Installation du Père Jean-Pierre Mollon comme curé pour le Laragnais : “Le changement, c’est maintenant !”
  • Post published:3 octobre 2012

Après avoir dit au revoir au père Waldemar Patulski, leur curé pendant six ans, les communautés du Laragnais se sont à nouveau rassemblées, mais cette fois-ci pour célébrer l’arrivée de leur nouveau curé. La célébration s’est déroulée dans l’après-midi pour permettre au plus grand nombre de prêtres du doyenné, et aussi du diocèse, d’être présents. Mgr Jean-Michel di Falco Léandri présidait cette installation du père Jean-Pierre Mollon comme curé de Laragne, Lazer, Antonaves, Upaix, Le Poët, Ribiers, Barret-sur-Méouge, Saint-Pierre-Avez et Salérans.

Ci-dessous quelques photos et un extrait de l’homélie sur “Le changement, c’est maintenant !”
[flagallery gid=25 name=”Laragne”]

 

Extrait de l’homélie

de Mgr Jean-Michel di Falco Léandri

 

“Le changement, c’est maintenant !”

Sans doute raisonne encore dans vos oreilles le slogan de campagne de François Hollande, notre nouveau président de la République : « le changement, c’est maintenant ! » Eh bien oui, pour vous aussi, le changement c’est maintenant puisque je suis parmi vous cet après-midi pour « installer » c’est le terme, votre nouveau pasteur, l’abbé Jean-Pierre Mollon, pour les paroisses de Laragne, Lazer, Antonaves, Upaix, Le Poët, Ribiers, Barret-sur-Méouge, Saint-Pierre- Avez et Salérans. Changement pour lui, changement pour vous.

J’en profite pour faire une petite parenthèse, il ne vous aura pas échappé que j’ai dit « l’abbé » et non « le Père ». Certains préfèrent appeler un prêtre « abbé » et d’autres « Père ». Ce qu’ils ignorent souvent c’est que c’est la même chose.

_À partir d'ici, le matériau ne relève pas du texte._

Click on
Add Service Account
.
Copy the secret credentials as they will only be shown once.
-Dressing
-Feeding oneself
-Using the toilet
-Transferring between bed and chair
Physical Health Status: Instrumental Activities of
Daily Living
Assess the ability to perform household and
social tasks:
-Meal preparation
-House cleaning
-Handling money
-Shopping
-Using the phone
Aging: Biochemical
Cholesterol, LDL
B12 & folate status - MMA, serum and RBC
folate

Le mot araméen « abba » signifie littéralement « père ». Pour s’adresser à leur père dans l’intimité, les enfants employaient ce mot qui exprimait à la fois un peu de l’intimité qui se dégage du terme « papa » et le respect que sous-entend l’usage du mot « père ». Alors, si certain préfère appeler un prêtre « Monsieur papa » plutôt que « Père », c’est tout à fait leur droit. Mais qu’ils sachent au moins ce qu’ils disent.

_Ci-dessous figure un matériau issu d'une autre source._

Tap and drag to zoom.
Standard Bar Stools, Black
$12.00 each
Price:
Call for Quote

Mais revenons-en au changement, oui c’est un changement dans la vie d’une communauté que d’accueillir un nouveau pasteur. C’est aussi un changement dans la vie d’un prêtre. Changement parfois même plus douloureux pour lui que pour la communauté. Certes, le prêtre est l’homme de passage il n’empêche que l’abbé Mollon était très attaché aux habitants du secteur de La Grave et ce n’est pas sans peine qu’il a accepté de s’en éloigner à ma demande.

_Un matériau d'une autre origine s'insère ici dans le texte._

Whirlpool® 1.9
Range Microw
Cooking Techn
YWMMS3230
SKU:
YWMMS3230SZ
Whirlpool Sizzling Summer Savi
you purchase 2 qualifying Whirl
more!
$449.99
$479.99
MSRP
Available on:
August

Vous savez comment s’appelle le changement pour un chrétien ? Il s’appelle la conversion. Se convertir c’est apprendre à changer, changer notre regard sur les autres et sur soi-même, changer certaines habitudes qui nous enferment dans la routine et nous sclérose. Changer de vie lorsqu’elle s’est égarée sur des chemins de traverse. C’est dans l’Eucharistie que nous puisons la force de la conversion et dans l’amour.

Je ne serais pas surpris que l’Abbé Mollon entende parfois des phrases du genre : « On n’a jamais fait comme ça ! » ou « Le père Machin ne faisait pas comme ça. » Il faut bannir ce genre de phrases qui sont stériles. La vie c’est le changement. C’est parce que le grain de blé planter sous la terre change qu’il portera un jour beaucoup de fruit.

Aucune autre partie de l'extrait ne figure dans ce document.